Comment From: petterdaae
Thank you for your replying so quickly! 🤩
I totally agree. However, the reason I am confused with this is that the requests that are blocked are same-origin requests, not cross-origin requests. To my understanding, they are classified as cross-origin requests because they have the Origin header, and the fetch standard states that
It cannot be reliably identified as participating in the CORS protocol as the
[Origin](https://fetch.spec.whatwg.org/#http-origin)header is also included for all requests whose method is neitherGETnorHEAD.
or am I reading it wrong? 😅
Another thing that confuses me is that this is not a problem if you do not have CORS enabled in Spring. Spring projects without CORS accept requests regardless of what the Origin header is.
Comment From: wilkinsona
I totally agree. However, the reason I am confused with this is that the requests that are blocked are same-origin requests, not cross-origin requests.
It's impossible for us say what that's happening as we know nothing about your app, how it's deployed, and the requests that are being sent to it.

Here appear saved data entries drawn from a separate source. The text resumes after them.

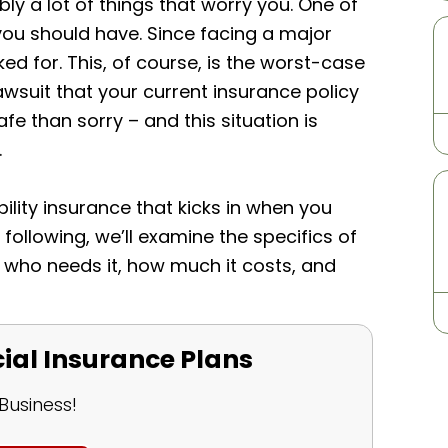
ly a lot of things that worry you. One of
you should have. Since facing a major
d for. This, of course, is the worst-case
lawsuit that your current insurance policy
safe than sorry – and this situation is
.
ility insurance that kicks in when you
he following, we’ll examine the specifics of
is, who needs it, how much it costs, and
l Insurance Plans
Business!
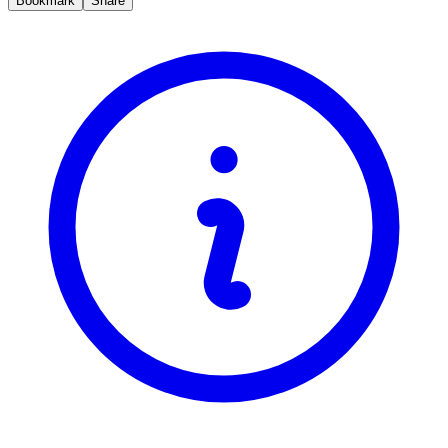
Bookmark
Share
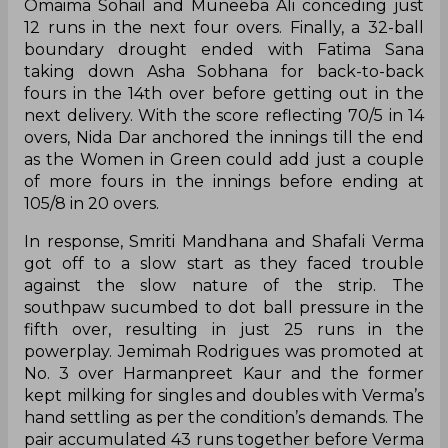
Omaima Sohail and Muneeba Ali conceding just
12 runs in the next four overs. Finally, a 32-ball
boundary drought ended with Fatima Sana
taking down Asha Sobhana for back-to-back
fours in the 14th over before getting out in the
next delivery. With the score reflecting 70/5 in 14
overs, Nida Dar anchored the innings till the end
as the Women in Green could add just a couple
of more fours in the innings before ending at
105/8 in 20 overs.
In response, Smriti Mandhana and Shafali Verma
got off to a slow start as they faced trouble
against the slow nature of the strip. The
southpaw sucumbed to dot ball pressure in the
fifth over, resulting in just 25 runs in the
powerplay. Jemimah Rodrigues was promoted at
No. 3 over Harmanpreet Kaur and the former
kept milking for singles and doubles with Verma’s
hand settling as per the condition’s demands. The
pair accumulated 43 runs together before Verma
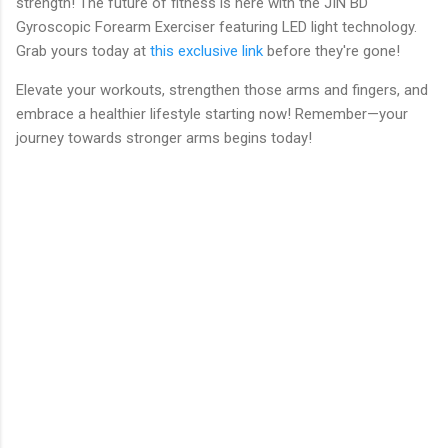
strength! The future of fitness is here with the JIN BD
Gyroscopic Forearm Exerciser featuring LED light technology.
Grab yours today at
this exclusive link
before they're gone!
Elevate your workouts, strengthen those arms and fingers, and
embrace a healthier lifestyle starting now! Remember—your
journey towards stronger arms begins today!
C
o
m
m
e
n
t
s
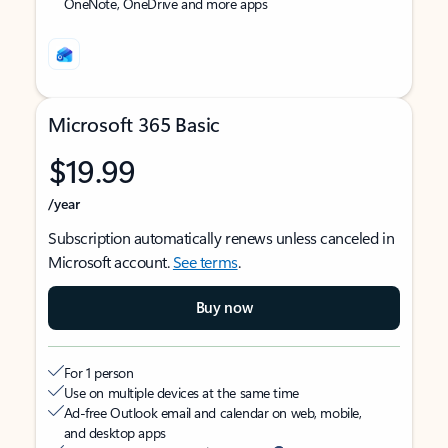
OneNote, OneDrive and more apps
Microsoft 365 Basic
$19.99
/year
Subscription automatically renews unless canceled in
Microsoft account.
See terms
.
Buy now
For 1 person
Use on multiple devices at the same time
Ad-free Outlook email and calendar on web, mobile,
and desktop apps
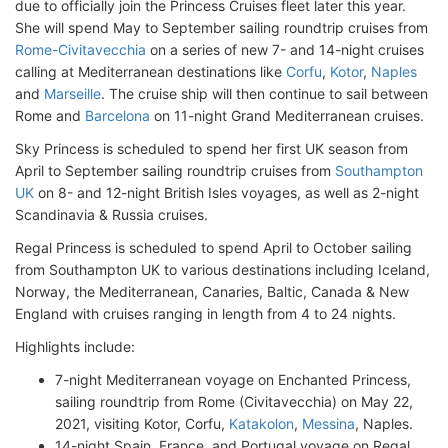
due to officially join the Princess Cruises fleet later this year.
She will spend May to September sailing roundtrip cruises from
Rome-Civitavecchia
on a series of new 7- and 14-night cruises
calling at Mediterranean destinations like
Corfu
,
Kotor
,
Naples
and
Marseille
. The cruise ship will then continue to sail between
Rome and
Barcelona
on 11-night Grand Mediterranean cruises.
Sky Princess is scheduled to spend her first UK season from
April to September sailing roundtrip cruises from
Southampton
UK
on 8- and 12-night British Isles voyages, as well as 2-night
Scandinavia & Russia cruises.
Regal Princess is scheduled to spend April to October sailing
from Southampton UK to various destinations including Iceland,
Norway, the Mediterranean, Canaries, Baltic, Canada & New
England with cruises ranging in length from 4 to 24 nights.
Highlights include:
7-night Mediterranean voyage on Enchanted Princess,
sailing roundtrip from Rome (Civitavecchia) on May 22,
2021, visiting Kotor, Corfu,
Katakolon
,
Messina
, Naples.
14-night Spain, France, and Portugal voyage on Regal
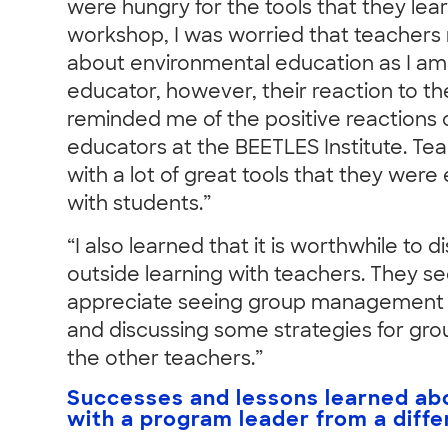
were hungry for the tools that they lea
workshop, I was worried that teachers
about environmental education as I am
educator, however, their reaction to the
reminded me of the positive reactions 
educators at the BEETLES Institute. T
with a lot of great tools that they were
with students.”
“I also learned that it is worthwhile to d
outside learning with teachers. They s
appreciate seeing group management
and discussing some strategies for g
the other teachers.”
Successes and lessons learned abo
with a program leader from a differ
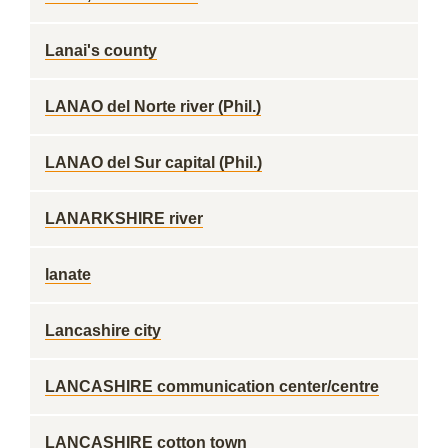
Lanai's county
LANAO del Norte river (Phil.)
LANAO del Sur capital (Phil.)
LANARKSHIRE river
lanate
Lancashire city
LANCASHIRE communication center/centre
LANCASHIRE cotton town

they are classified as cross-origin requests because they have the
Originheader
That should not be the case. To be classified as a CORS request, the request must have an Origin header with a host, scheme, or port that does not match the request's host, scheme, or port. This is implemented in org.springframework.web.cors.CorsUtils.isCorsRequest(HttpServletRequest). Note that this code is part of Spring Framework yet this is Spring Boot's issue tracker.
I would recommend following up with a question on Stack Overflow that fully describes your application, how it's deployed, the requests that are being sent to it, and the responses that are being received. Ideally, it would also include a minimal, reproducible example.
Comment From: petterdaae
Yes, sorry about that, I will create a new issue in Spring Framework with some more details! I can see that I did not fully understand how the request was classified as a CORS request, and it explains why we have this problem where our app is deployed as we use the host-header for routing.